• [Work request] The records underneath are to be repeated exactly, with the pictures left out.

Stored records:

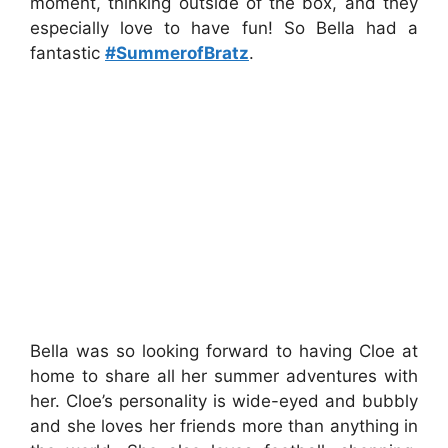
moment, thinking outside of the box, and they
especially love to have fun! So Bella had a
fantastic
#SummerofBratz
.
Bella was so looking forward to having Cloe at
home to share all her summer adventures with
her. Cloe’s personality is wide-eyed and bubbly
and she loves her friends more than anything in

• [Answer section]
moment, thinking outside of the box, and they
especially love to have fun! So Bella had a
fantastic
#SummerofBratz
.
Bella was so looking forward to having Cloe at
home to share all her summer adventures with
her. Cloe’s personality is wide-eyed and bubbly
and she loves her friends more than anything in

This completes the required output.